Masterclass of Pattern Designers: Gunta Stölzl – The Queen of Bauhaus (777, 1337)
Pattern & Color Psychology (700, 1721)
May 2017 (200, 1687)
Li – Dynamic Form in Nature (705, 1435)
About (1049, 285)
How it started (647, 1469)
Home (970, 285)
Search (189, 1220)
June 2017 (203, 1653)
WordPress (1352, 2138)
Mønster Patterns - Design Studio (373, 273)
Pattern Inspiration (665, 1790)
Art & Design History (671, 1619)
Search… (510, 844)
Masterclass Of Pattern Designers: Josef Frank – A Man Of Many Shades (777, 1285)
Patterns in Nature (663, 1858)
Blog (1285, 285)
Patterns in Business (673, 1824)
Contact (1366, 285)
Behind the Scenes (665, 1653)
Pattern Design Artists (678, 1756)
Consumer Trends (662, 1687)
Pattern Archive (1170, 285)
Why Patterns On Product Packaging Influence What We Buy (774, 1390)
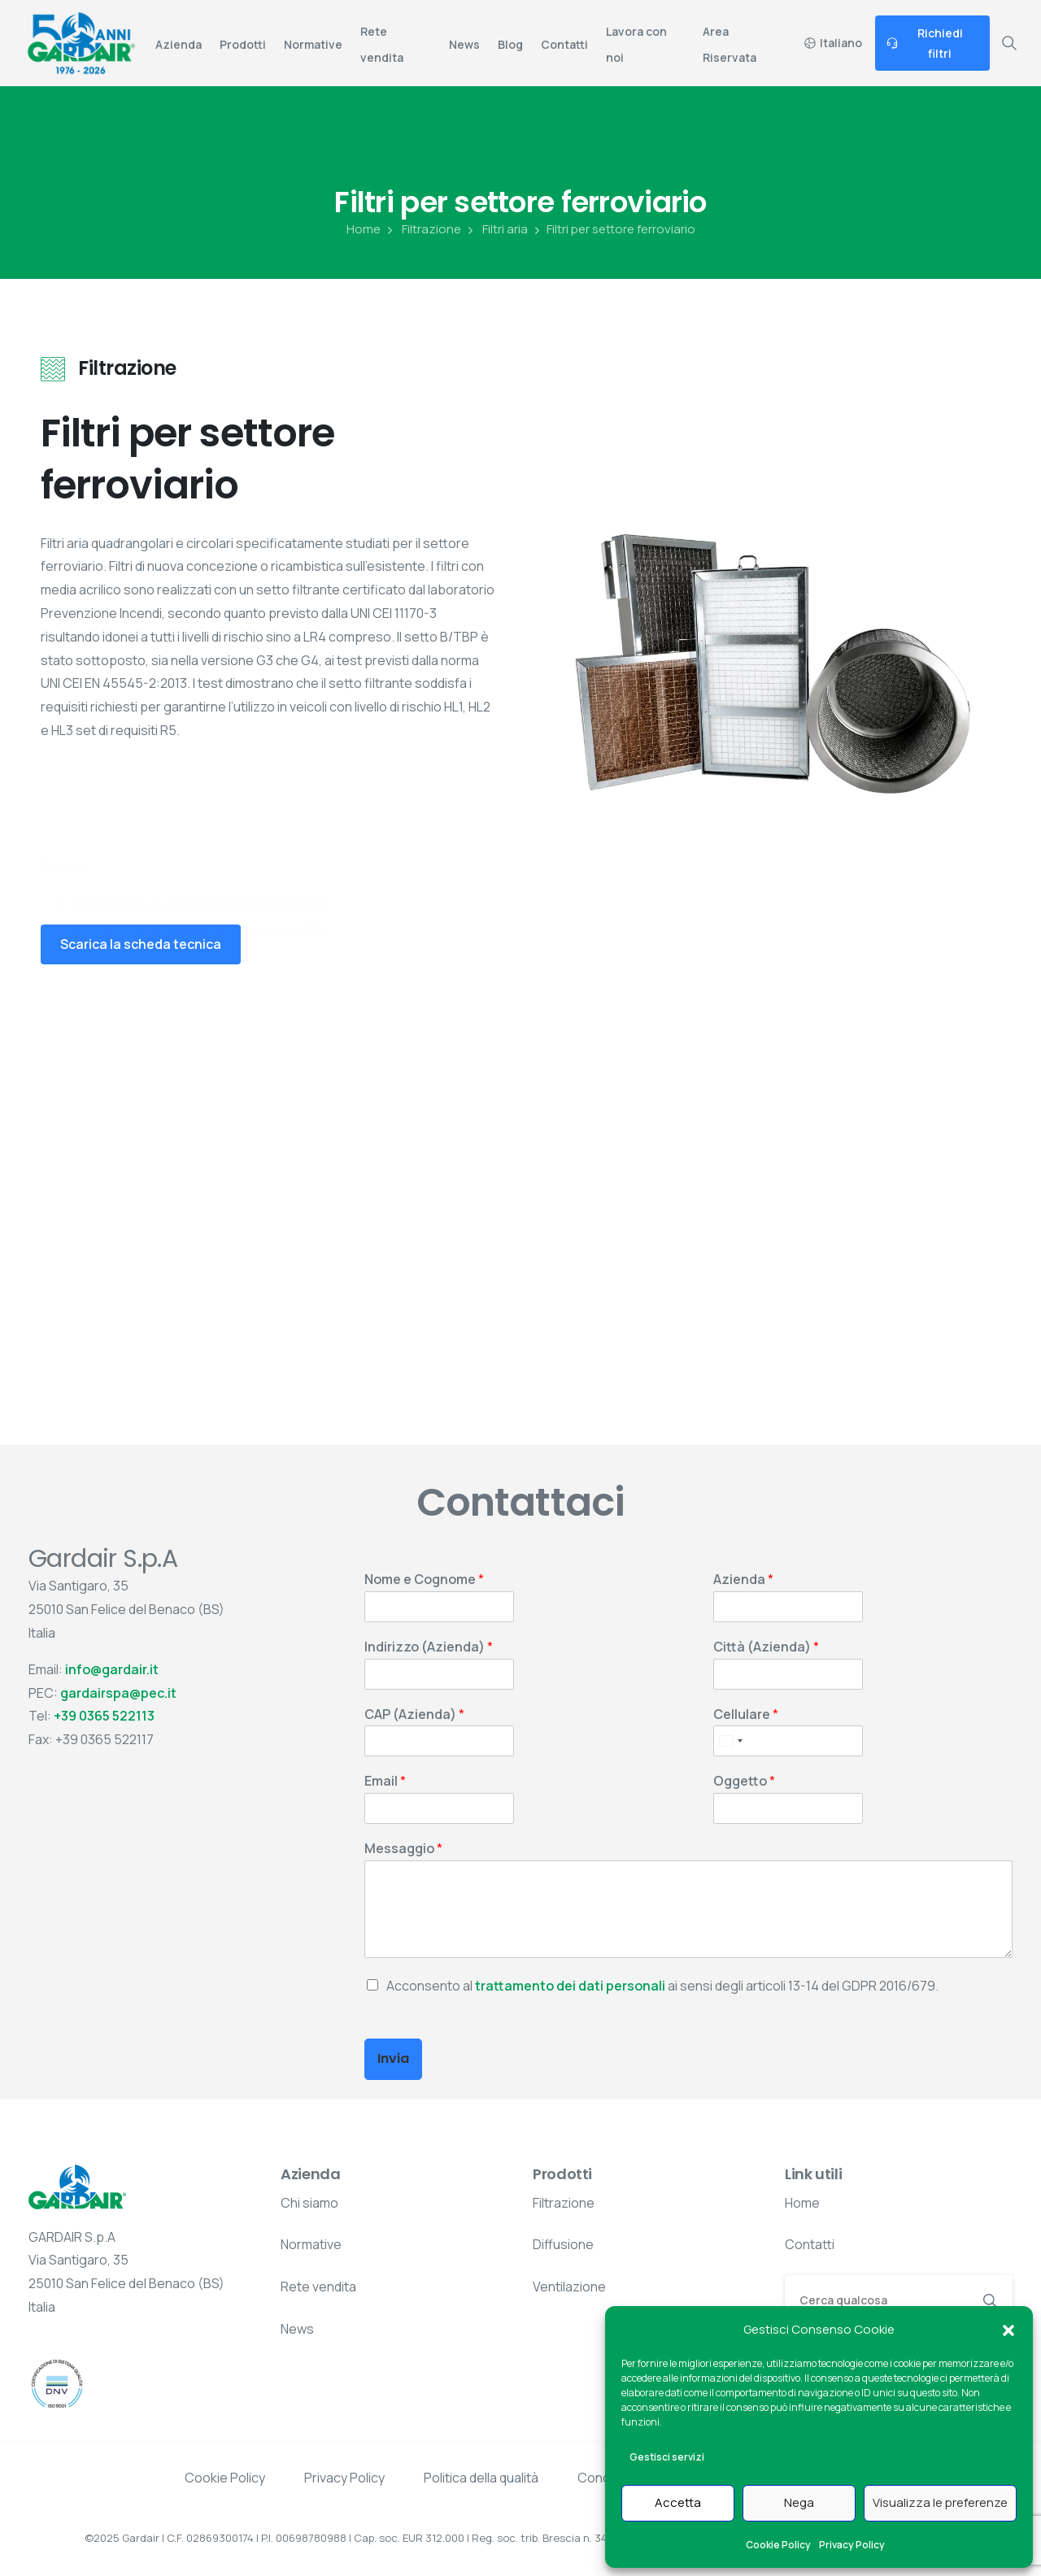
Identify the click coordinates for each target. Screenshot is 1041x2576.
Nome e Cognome (424, 1579)
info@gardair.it (112, 1669)
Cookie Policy (778, 2545)
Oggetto (744, 1781)
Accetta (678, 2502)
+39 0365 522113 (104, 1716)
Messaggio (403, 1848)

########

= Problem details =
Your task is to repeat the material above exactly, without its pictures.

= Response for this exercise =
Masterclass of Pattern Designers: Gunta Stölzl – The Queen of Bauhaus (777, 1337)
Pattern & Color Psychology (700, 1721)
May 2017 (200, 1687)
Li – Dynamic Form in Nature (705, 1435)
About (1049, 285)
How it started (647, 1469)
Home (970, 285)
Search (189, 1220)
June 2017 (203, 1653)
WordPress (1352, 2138)
Mønster Patterns - Design Studio (373, 273)
Pattern Inspiration (665, 1790)
Art & Design History (671, 1619)
Search… (510, 844)
Masterclass Of Pattern Designers: Josef Frank – A Man Of Many Shades (777, 1285)
Patterns in Nature (663, 1858)
Blog (1285, 285)
Patterns in Business (673, 1824)
Contact (1366, 285)
Behind the Scenes (665, 1653)
Pattern Design Artists (678, 1756)
Consumer Trends (662, 1687)
Pattern Archive (1170, 285)
Why Patterns On Product Packaging Influence What We Buy (774, 1390)
Identify the click coordinates for each target. Screenshot is 1041x2576.
Nome e Cognome (424, 1579)
info@gardair.it (112, 1669)
Cookie Policy (778, 2545)
Oggetto (744, 1781)
Accetta (678, 2502)
+39 0365 522113 (104, 1716)
Messaggio (403, 1848)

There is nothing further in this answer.